In a parallel universe, it would be like the movie equivalent of Spielberg deciding to open Raiders of the Lost Ark not with that incredible setpiece full of spike traps, spiders and that boulder, but with Indy meticulously going over his students’ archaeology homework.

Compared to Skyrim’s electrifying “Am I about to get my head chopped off? Oh no wait, here’s a dragon to save the day by burning my enemies alive," it’s a stinker of an opener. Add in the fact those caves look so horribly washed out due to Starfield’s questionable HDR implementation, and it’s like the game actively goes out of its way to make the worst first impression it possibly can.

My other lasting memory from Starfield? Painfully fiddling about with the camera in tiny increments so I could look at juuuust the right gap of a glass exhibit that, if you get the finicky technique right, means you can nab the excellent Mark 1 Spacesuit from the Lodge in New Atlantis without any lockpicking skills.
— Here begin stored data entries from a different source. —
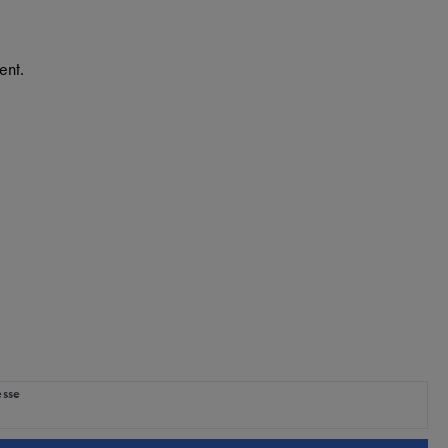
ent.
ig
esse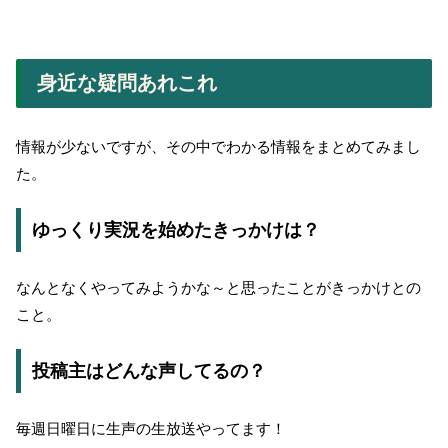
身近な疑問あれこれ
情報が少ないですが、その中でわかる情報をまとめてみまし
た。
ゆっくり実況を始めたきっかけは？
なんとなくやってみようかな～と思ったことがきっかけとの
こと。
投稿主はどんな声してるの？
毎週日曜日に生声の生放送やってます！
As memorable moments go, it ain’t exactly up there with BioShock’s “would you kindly…” monocle-dropping twist.

An overview of Steam Charts stats don’t paint a pretty picture for the game’s long-term player base going forward

So yeah, Starfield is a bit dull and its opening hours have caused me to bounce off it hard. And I’m not the only one. A cursory overview of some Steam Charts stats don’t paint a pretty picture for the game’s long-term player base going forward. Certainly not on PC, at least.

At time of writing, Starfield’s concurrent peak number of players over the last 24 hours is 47,455. It’s all time peak — and bear in mind the game has only been out for a little over a month at this point — is 330,597. That’s quite the drop off.

Delving deeper into the numbers, the peak number of players over the last 30 days is 187,094, which represents almost a 50% decrease in the amount of players diving into Starfield on Steam on a daily basis compared to nearer its launch window.

Running out of Steam

Cyberpunk 2077: Phantom Liberty
Cyberpunk 2077: Phantom Liberty

To put those already daming figures into a wider context, over the same period, Cyberpunk 2077’s peak number of daily players hit 273,990 — no doubt thanks to its excellent Phantom Liberty DLC. While recent RPG smash Baldur’s Gate 3 can boast a whopping high of 389,351 peak players during the last month.

It might be a slight overstatement to say Starfield’s Steam community is sinking like a certain ship after it got too intimate with a giant block of ice. Yet the numbers paint a picture of alarming decline considering this is still a new game, and certainly the most high-profile one of the year.

Can Starfield bounce back and find a new lease of life through canny tweaks and generous expansions ala No Man’s Sky? Absolutely. For a game that rode the hype train quite like any other in recent memory, I hope Bethesda keeps supporting its cosmic quest with new content to keep those previously highlighted numbers from truly dropping off a cliff.

Can Starfield bounce back and find a new lease of life through canny tweaks and generous expansions ala No Man’s Sky? Absolutely

My slight concern is the megaton studio’s attention will now almost entirely shift to The Elder Scrolls 6, leaving less room for Bethesda to focus on feeding Starfield the fresh content it will need to keep players wriggling on its space hook as time passes.

It’s somewhat reassuring that the developer is working on at least one major expansion (called Shattered Space), but it’s unclear when this piece of DLC will launch.

If my faltering Starfield attention span (alongside those concerning Steam stats) are anything to go by, I worry many interstellar explorers will have ventured onto pastures new by the time it comes out, never to return.